For the past month or so I have used the no contact approach and not initiated any type of contact with her. I have honored the break up and have made no effort to contact her. A few times over the past month she has text me about insignificant topics and I am cordial but always try to end the conversation on my terms. I have also run into her a few times and again have been brief yet cordial. I have acted like everything was OK but seemed disinterested and detached. The most recent run-in at a party (last week) we talked for a few seconds then I ended the conversation politely but her whole demeanor changed. She was upset by how I only talked to her for a minute and was drunk. I then watched her dance and make out with another guy. She then broke down and started crying saying I had ruined her life. The next day she text me and apologized. I was really hurt by what had happened and didn't know what to say and didn't respond. This happened last week and I haven't heard from her since.
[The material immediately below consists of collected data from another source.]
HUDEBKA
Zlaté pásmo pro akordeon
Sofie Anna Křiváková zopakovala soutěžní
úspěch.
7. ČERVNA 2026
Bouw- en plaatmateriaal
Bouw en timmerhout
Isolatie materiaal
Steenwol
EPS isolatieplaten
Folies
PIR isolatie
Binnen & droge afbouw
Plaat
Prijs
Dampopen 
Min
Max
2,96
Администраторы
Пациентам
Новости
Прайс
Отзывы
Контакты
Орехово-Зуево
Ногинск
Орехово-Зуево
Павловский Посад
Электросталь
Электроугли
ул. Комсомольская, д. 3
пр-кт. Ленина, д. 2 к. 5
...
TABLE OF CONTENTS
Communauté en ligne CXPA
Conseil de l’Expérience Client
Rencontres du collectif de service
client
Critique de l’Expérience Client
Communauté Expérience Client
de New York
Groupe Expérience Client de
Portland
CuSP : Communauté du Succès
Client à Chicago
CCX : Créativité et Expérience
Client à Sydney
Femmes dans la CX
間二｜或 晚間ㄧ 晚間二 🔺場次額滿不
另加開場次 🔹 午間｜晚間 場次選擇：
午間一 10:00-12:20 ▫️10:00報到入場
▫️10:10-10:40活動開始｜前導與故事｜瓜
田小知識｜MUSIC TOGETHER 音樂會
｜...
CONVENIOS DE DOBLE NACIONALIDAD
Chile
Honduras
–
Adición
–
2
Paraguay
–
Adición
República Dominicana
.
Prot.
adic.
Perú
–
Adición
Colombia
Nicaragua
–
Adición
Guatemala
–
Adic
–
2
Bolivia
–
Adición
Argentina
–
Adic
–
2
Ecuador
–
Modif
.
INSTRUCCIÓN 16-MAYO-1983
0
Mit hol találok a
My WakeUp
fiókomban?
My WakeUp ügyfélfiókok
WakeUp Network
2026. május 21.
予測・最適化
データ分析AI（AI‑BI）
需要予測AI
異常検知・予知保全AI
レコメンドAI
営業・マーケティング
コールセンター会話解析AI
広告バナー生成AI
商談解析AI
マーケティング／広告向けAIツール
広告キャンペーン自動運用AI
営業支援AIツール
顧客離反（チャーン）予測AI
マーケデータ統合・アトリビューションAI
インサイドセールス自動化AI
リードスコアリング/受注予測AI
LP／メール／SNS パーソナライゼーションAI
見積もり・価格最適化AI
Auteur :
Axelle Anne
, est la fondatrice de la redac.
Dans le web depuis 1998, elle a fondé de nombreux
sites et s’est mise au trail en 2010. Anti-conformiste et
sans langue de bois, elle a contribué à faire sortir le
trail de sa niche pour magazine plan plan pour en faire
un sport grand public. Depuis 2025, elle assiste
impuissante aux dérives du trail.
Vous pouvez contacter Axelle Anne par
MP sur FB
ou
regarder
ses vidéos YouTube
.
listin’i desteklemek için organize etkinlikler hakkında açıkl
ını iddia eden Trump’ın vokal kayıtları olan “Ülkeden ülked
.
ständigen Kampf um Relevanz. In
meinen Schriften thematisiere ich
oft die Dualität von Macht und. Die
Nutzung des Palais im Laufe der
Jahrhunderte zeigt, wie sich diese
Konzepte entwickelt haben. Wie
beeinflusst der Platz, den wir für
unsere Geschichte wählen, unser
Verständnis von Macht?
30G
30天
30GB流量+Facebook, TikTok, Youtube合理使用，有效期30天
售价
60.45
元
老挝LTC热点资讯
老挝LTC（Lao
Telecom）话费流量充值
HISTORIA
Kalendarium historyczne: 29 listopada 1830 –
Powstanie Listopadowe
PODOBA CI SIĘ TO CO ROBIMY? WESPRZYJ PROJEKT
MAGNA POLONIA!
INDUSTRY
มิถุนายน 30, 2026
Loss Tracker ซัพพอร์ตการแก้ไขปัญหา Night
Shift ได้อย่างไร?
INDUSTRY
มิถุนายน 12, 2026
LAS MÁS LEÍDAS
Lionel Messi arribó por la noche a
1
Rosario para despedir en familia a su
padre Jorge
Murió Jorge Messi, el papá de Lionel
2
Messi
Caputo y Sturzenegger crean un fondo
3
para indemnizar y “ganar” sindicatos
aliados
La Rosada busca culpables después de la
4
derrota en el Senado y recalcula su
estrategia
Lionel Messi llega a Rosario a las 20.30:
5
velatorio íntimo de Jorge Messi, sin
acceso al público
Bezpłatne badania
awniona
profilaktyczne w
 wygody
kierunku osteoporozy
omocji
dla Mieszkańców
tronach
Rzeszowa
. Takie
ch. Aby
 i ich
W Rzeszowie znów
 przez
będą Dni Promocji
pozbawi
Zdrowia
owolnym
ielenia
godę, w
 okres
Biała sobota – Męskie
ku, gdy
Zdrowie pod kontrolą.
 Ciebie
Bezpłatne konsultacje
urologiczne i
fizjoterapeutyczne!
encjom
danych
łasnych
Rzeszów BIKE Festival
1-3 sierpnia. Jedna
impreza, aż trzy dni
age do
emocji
Over the past month I have not spoken with her, I have gathered my thoughts and know I still want her in my life. She is acting like everything is fine but I have a feeling she is fighting how she feels. Our mututal friend said we both still have feelings for each other but she is hurt by what I said and doesn't want to let me back in. Also working against me are her friends and parents (she would tell them when anything went bad in our relationship) who both believe she should explore her other options because she is still young. She feels the pressure to do so. She is also getting ready to leave for summer break. I do not believe there is another guy in the picture. She is very stubborn and strongly believes this is what she needs to do. I am not sure what to do and often second guess myself. No contact does not seem to be working although it has only been 4-5 weeks. Any help or thoughts are greatly appreciated.

liz28
Apr 27, 2009, 09:57 PM
She is your ex so you need move on and let her go.

It doesn't matter if she is stubborn, she is your ex and not your problem at the moment.

Gemini54
Apr 27, 2009, 10:12 PM
Well, it hasn't really been NO CONTACT has it? She's texted you, you've replied, you've bumped into each other and you've been at the same party.

You're having second thoughts because she got all emotional at the party - being drunk does that. You're her first serious relationship, so of course she's going to be emotional.

However, it sounds as if you disrespected her, and she's not prepared to put up with that. Good on her.

Let her go on the summer break - continue no contact. Get on with your life and let her get on with hers.

I reckon it's over. Learn the lesson and move on.

talaniman
Apr 28, 2009, 08:05 AM
You need real no contact, and plenty of it. Seriously, did you think it would be easy breaking up with someone?

I wish
Apr 28, 2009, 08:40 AM
Along the lines of the other people. It's time to block her out of your life. You don't need to put up with that. If you guys keep in contact, neither of you will be able to move on with your lives.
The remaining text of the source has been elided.